Oh, I forgot to mention that just before beginning our snorkeling endeavor, as I sat in a swing chair and C played on the private Pumulani beach waiting for the captain and other passenger to arrive, I saw a lodge staff member approach C and tell her something. It looked like he was admonishing her and immediately afterwards she scampered up the stairs off the beach. I called out to the staff member, asking if anything was wrong, and he told me only that there was a crocodile hanging in the water just off the other side of the beach. I could have sworn someone had told me that the crocs and hippos, while possibly in the Lake, do not hang out near human settlements. Just a few days at Pumulani was, quite literally, blowing that theory right out of the water.

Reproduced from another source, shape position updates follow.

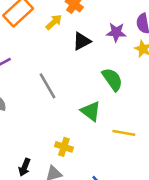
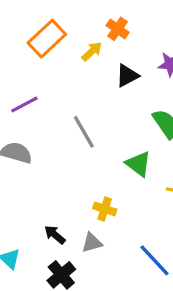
black arrow: (25, 167) -> (55, 235), turned 108

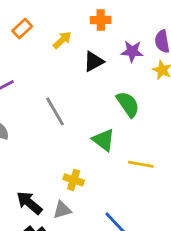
orange cross: (118, 29) -> (101, 20), moved, turned -36
orange rectangle: (47, 39) -> (22, 29), size x0.6
black arrow: (55, 235) -> (29, 203), size x1.4

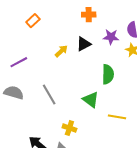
yellow arrow: (62, 40) -> (61, 51), moved
green semicircle: (128, 104) -> (108, 74), turned 36
gray line: (55, 111) -> (49, 95), moved

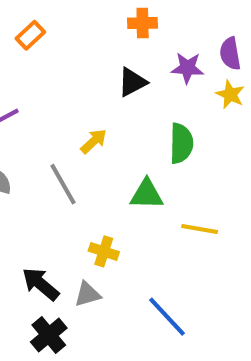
yellow arrow: (61, 51) -> (94, 141), moved
green triangle: (91, 100) -> (147, 194), turned -36

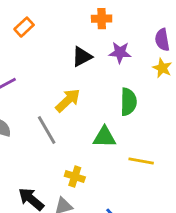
purple star: (187, 68) -> (120, 52), moved
black triangle: (132, 82) -> (82, 57), moved
yellow arrow: (94, 141) -> (68, 100), size x1.4

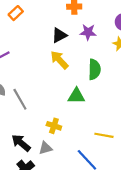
yellow arrow: (68, 100) -> (59, 60), moved, turned -90
gray line: (47, 130) -> (20, 99), moved
yellow line: (141, 161) -> (104, 135), moved

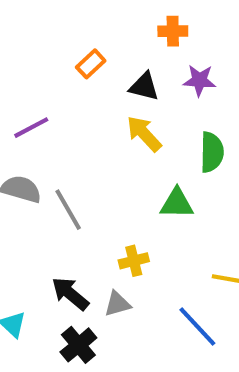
orange rectangle: (16, 13) -> (91, 64), moved
black triangle: (59, 35) -> (144, 87), turned 42
yellow cross: (54, 126) -> (134, 261), turned -32

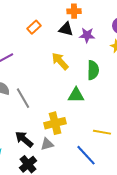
black triangle: (144, 87) -> (66, 29), moved
yellow cross: (134, 261) -> (55, 123), size x1.5

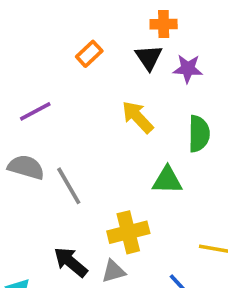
black triangle: (66, 29) -> (149, 58), turned 42

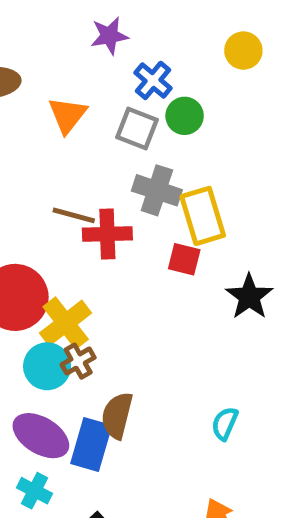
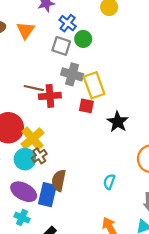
orange triangle: (67, 115) -> (26, 30), moved

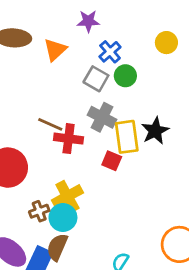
black star: (118, 122) -> (155, 131), moved
yellow cross: (33, 138) -> (67, 196), moved
cyan circle: (25, 159) -> (63, 218), moved

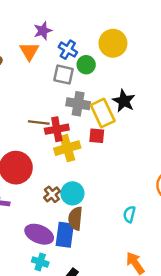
yellow circle: (166, 43) -> (113, 43), moved, size x1.5
orange triangle: (55, 50) -> (29, 51), moved
yellow cross: (67, 196) -> (67, 148), moved, turned 30

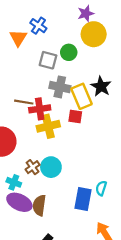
purple star: (43, 31) -> (86, 13), moved
blue cross: (68, 50) -> (38, 26), moved
brown semicircle: (75, 218) -> (39, 205), moved
blue rectangle: (65, 235) -> (83, 199), moved
cyan cross: (40, 262) -> (14, 182), moved

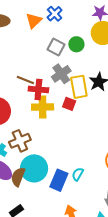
gray cross: (60, 87) -> (61, 74), turned 30
brown cross: (33, 167) -> (20, 141), size x1.5
cyan circle: (51, 167) -> (34, 168), moved, size x1.4

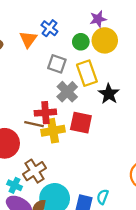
green circle: (76, 44) -> (81, 42), moved
brown line: (25, 80) -> (34, 124), moved
yellow rectangle: (79, 87) -> (87, 73), moved
red square: (69, 104) -> (81, 123), size x1.5

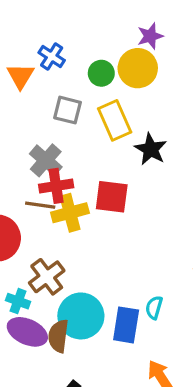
purple star: (98, 19) -> (150, 36), moved
gray cross: (67, 92) -> (46, 160), moved

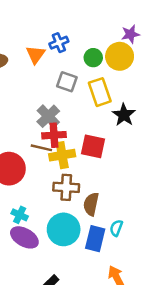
blue cross: (52, 56) -> (59, 43), turned 30
brown cross: (47, 277) -> (66, 187), moved, turned 35
brown semicircle: (58, 336) -> (91, 204), moved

For our last afternoon C enjoyed some more pool time; I enjoyed more time reading by the pool. After another nice dinner we turned in, and slept like babies. The next morning we did not want to leave. It was not only the beauty of the location and the hospitality, but the people we met there. On the final morning, all the guests were hugging one another and wishing each other well. Pumulani is an extraordinary place that attracts extraordinary people. There was the Danish doctor, now living in Sweden, who was in Malawi to look into possible work in the health sector. He had also spent summers in Malawi as a teenager with his father, who worked for the Carlsberg factory in Blantyre. He and his effortlessly beautiful wife, also a doctor, were very friendly and kind. There was also the Brazilian-Austrian man with his Austrian-Swiss partner. The former had come to Africa some ten years ago for a short internship and had stayed five years. Finally, there was Garth, one of the managers, an amazing individual whose kindness and zest for life are so apparent. If you visit while he is there ask him to share just one of his extraordinary life vignettes.
The visit to Pumulani was just what C and I needed. As we prepared to depart I felt an overwhelming sense of gratitude. I am so thankful for the opportunity to live and work in this country, to have been able to visit a place of such beauty, to have crossed paths, even briefly, with the other people at the lodge, and to have had this time to spend with my wonderful daughter.
And that neither the hippo nor the croc nor that giant spider got us.